A Samuel Paty nadie puede esperarlo ya, sin embargo. Y eso es algo que sabe bien el padre de la niña que le sentenció sin querer. Es posible que por eso, por aquella hermandad universal que comparten todos los hombres que conocen lo que es amar a un vástago, haya soltado aquella frase desgarradora, de hijo de puta descubriendo serlo, dirigida quién sabe si a la familia del difunto o a su propia prole. “Fui un estúpido”, recoge la prensa –y mientras lo leo me imagino su mueca sorda de hombre arrepentido–; “le debo la verdad a su familia, al señor Paty, a toda Francia”. La desgracia ocurrió como ocurren las desgracias: un hombre adulto, profesor, para más señas, decidió ejercer su profesión y se dispuso a estimular la capacidad crítica de sus alumnos enseñándoles aquellas viñetas de Mahoma por las que los dibujantes de Charlie Hebdo habían sido masacrados en 2015. Su intención, como se intuye, pasaba por iniciar un debate en el aula acerca de la libertad de expresión. Aprovechando la ocasión, una de las alumnas le coló a su padre que el motivo por el que el centro la había expulsado tenía que ver con su oposición al método del docente y no a su mal comportamiento; y el padre, enrabietado, no supo actuar de otra forma que desatando su ruido y su furia en las redes e iniciando, acto seguido, una campaña difamatoria que dejó a Samuel Paty, por si no había quedado claro quién era el profesor a estas alturas, señalado por todos, incluidos los sectores más radicales del islamismo francés.    
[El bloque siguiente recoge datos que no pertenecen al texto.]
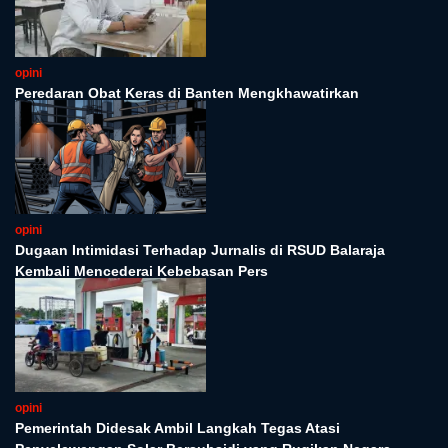
opini
Peredaran Obat Keras di Banten Mengkhawatirkan
opini
Dugaan Intimidasi Terhadap Jurnalis di RSUD Balaraja
Kembali Mencederai Kebebasan Pers
opini
Pemerintah Didesak Ambil Langkah Tegas Atasi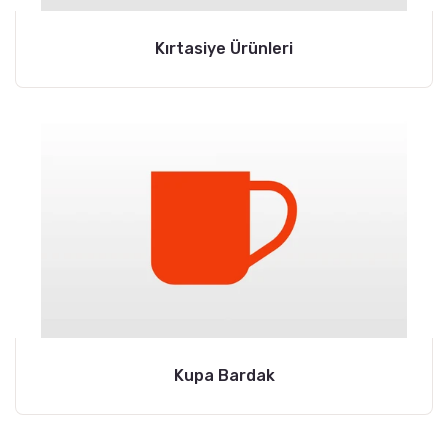
Kırtasiye Ürünleri
Kupa Bardak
Diez días le quedaban de vida al maestro, aunque no lo supiese. Terminado ese tiempo, un joven le abordó a la salida del instituto y le decapitó en nombre del Profeta. Han pasado cinco meses desde entonces y al final se ha sabido que todo ocurrió por una mentira. A veces las desgracias tienen estos giros macabros, que acentúan sus facciones y subrayan el desconcierto. De ahí las palabras del padre, arrepentido, clamando a los cielos por un perdón que sólo él puede darse, igual que esa verdad que dice deber a toda Francia, pero que en el fondo se debe a sí mismo. Leyendo la noticia se hacía difícil no preguntarse qué habría pasado si la niña no hubiese mentido. Si Paty la hubiese expulsado realmente por intentar impedir que se mostrasen unas viñetas en clase. Pensando en eso, la única duda que queda es cuál es la verdad que aquel padre le cree deber a una familia que se ha quedado sin posibilidad de esperar a su muerto. Es difícil saber si de lo único de lo que se arrepiente es de que su hija mintiese, o si, además, también es consciente de que la única razón por la que esa espera se ha visto truncada es que en Occidente, a día de hoy, todavía existe gente adulta dispuesta a dejarse llevar por la fiebre de la justicia popular. Esa que permite que un hombre inocente pueda ver su reputación destruida por el simple berrinche de una adolescente. O esa que demuestra cómo otros continúan dispuestos a matar por imponer una verdad que no le deben a nadie. Ni siquiera a sí mismos.